Revision as of 15:17, 2 November 2020 by James Klassen (talk | contribs)

1 General

1.1 Definitions

Refer to the Glossary for further definitions of key terms used in this Manual.

Supporting deck ("deck")
means the "structural surface to which the roofing or waterproofing system (including insulation) is applied" (ASTM D1079-18 Standard Terminology Relating to Roofing and Waterproofing).
Deck overlay
means a panel material secured to the supporting deck, to render the deck surface continuous or suitable for the installation of roofing materials.
Wall
means a structural or non-structural element in a building that vertically separates space. Walls may separate the outside environment from the interior conditioned space of a building, or they may separate one or more interior spaces from each other (adapted from ASTM E631-15 Standard Terminology of Building Constructions).
Wall overlay
means a panel material secured to the surface of a Wall, to render it suitable for the installation of roofing or wall cladding materials.

1.2 Design

  1. The British Columbia Building Code, or the Building Code having jurisdiction, prevails in all cases except where it is exceeded by the RoofStar Guarantee Standards published in this Manual.
  2. Notwithstanding the RoofStar Guarantee Standards published in this Manual, the RoofStar Guarantee does not extend coverage to the supporting deck or to its securement, which is the responsibility of the Design Authority and the building contractor.
  3. Prior to the application of the roof system, the supporting deck and other surfaces receiving membranes must be smooth, straight, clean and free of
    1. moisture.
    2. frost.
    3. dust and debris.
    4. contaminants.
    5. objectionable surface treatments.
    6. release oils.
    7. laitance.
  4. If surface drying is required prior to roofing, use blown air to facilitate this.
  5. Walls, parapets, curbs, blocking and penetrations should be constructed or placed prior to the commencement of roofing work.

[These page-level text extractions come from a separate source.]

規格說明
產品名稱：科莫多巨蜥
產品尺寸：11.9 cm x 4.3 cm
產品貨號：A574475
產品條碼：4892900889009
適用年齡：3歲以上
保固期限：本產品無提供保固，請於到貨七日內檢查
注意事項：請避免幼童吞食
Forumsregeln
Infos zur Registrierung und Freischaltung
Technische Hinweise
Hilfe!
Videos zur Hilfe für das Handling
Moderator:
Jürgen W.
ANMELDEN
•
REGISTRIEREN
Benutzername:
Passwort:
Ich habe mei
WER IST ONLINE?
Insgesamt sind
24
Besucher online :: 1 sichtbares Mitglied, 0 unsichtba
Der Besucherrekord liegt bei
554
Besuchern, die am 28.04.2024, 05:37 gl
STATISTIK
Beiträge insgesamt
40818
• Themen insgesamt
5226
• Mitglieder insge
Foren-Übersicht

This work is provided by other trades.
  6. The supporting deck structure should be dimensionally stable and capable of accommodating roof system component movement.

2 Roof Slope

2.1 General

  1. The RoofStar Guarantee Program classifies roofs according to their function – waterproofing or water-shedding. Within each classification, slope is defined as follows:
    1. Flat means a roof with a slope less than 1:6 (2” in 12”, or 9 degrees).
    2. Low Slope means a roof with a slope from 1:6 (2” in 12”, or 9 degrees) up to but less than 1:3 (4” in 12”, or 18 degrees).
    3. Common Slope means a roof with a slope 1:3 (4” in 12”, or 18 degrees) up to and including 1:1 (12” in 12”, or 45 degrees).
    4. Steep Slope means a roof with a slope greater than 1:1 (12” in 12”, or 45 degrees) up to and including 21:12 (21” in 12”, or 84 degrees).
    5. Extreme Slope means a roof with a slope greater than 21:12 (21” in 12”, or 84 degrees).

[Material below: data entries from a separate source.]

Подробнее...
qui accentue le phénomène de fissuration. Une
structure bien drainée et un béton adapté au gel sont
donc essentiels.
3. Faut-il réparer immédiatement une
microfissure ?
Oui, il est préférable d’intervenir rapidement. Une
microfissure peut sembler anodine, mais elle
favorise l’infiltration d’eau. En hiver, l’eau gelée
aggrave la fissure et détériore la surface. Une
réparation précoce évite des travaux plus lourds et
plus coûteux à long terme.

    See Figure 2.1 for an illustrated guide to the above definitions.

    Figure 2.1
    600 px
  2. While good drainage is desirable but not always perfectly achievable, and waterproofing roof systems generally are not affected by standing water, each Project design should incorporate sufficient slope to move water off the roof surface. Sufficient slope is attained when (subject to conditions that permit evaporation) no standing water remains on the roof surface, after a reasonable interval following a rainfall. Local climate conditions may necessitate design slopes higher than the minimums published in this Manual. See 2.2.2 New Construction and 2.2.3 Replacement Roofing for minimum requirements.
  3. Roof slope can be achieved either by designing the roof structure with sloped decks, or by introducing slope with tapered board insulation.
  4. Deflection and settlement may interfere with roof drainage. Therefore, the Design Authority must take into consideration the anticipated deflection of the structure when designing the roof for proper drainage.
  5. Drainage is best achieved (in descending order of best practices) with
    1. four-way slope to drain.
    2. two-way slope to drain, in combination with crickets between drains.
    3. slope to a common valley, or with gutters.
    4. positive sloping valleys to drains (highly recommended).
  6. Curbs that span 1800 mm (6’) or more across the drainage plane should be designed with a cricket to divert water around the curb.
  7. Drain sumps, designed to isolate collected water for the drain, need not be sloped. The use of drain sumps is highly recommended. See also 11.1.2.2 (9) All Projects.

2.2 New Construction

  1. All new construction roofs that qualify for a RoofStar Guarantee must be designed and built with a slope of no less than 2% (1/4” in 12”), measured on the primary sloped planes of the roof.
  2. Single-ply SBS roof systems must be designed and built with a slope of no less than 6% (3/4" in 12"), measured on the primary sloped planes of the roof. Any roof areas with slopes less than 6% (3/4" in 12") require 2-ply membrane systems.

2.3 Replacement Roofing

  1. Replacement roof systems may qualify for a RoofStar Guarantee without correcting poor drainage, though the elimination of ponding (standing water) is strongly recommended.
  2. RoofStar 15-Year Guarantee: replacement roofs must
    1. be sloped at least 2% (1/4” in 12”), measured on the primary sloped planes of the roof, in order to qualify for a RoofStar 15-Year Guarantee.
    2. incorporate crickets at curbs and sleepers that impede drainage or are wider or longer than 1200 mm (48”).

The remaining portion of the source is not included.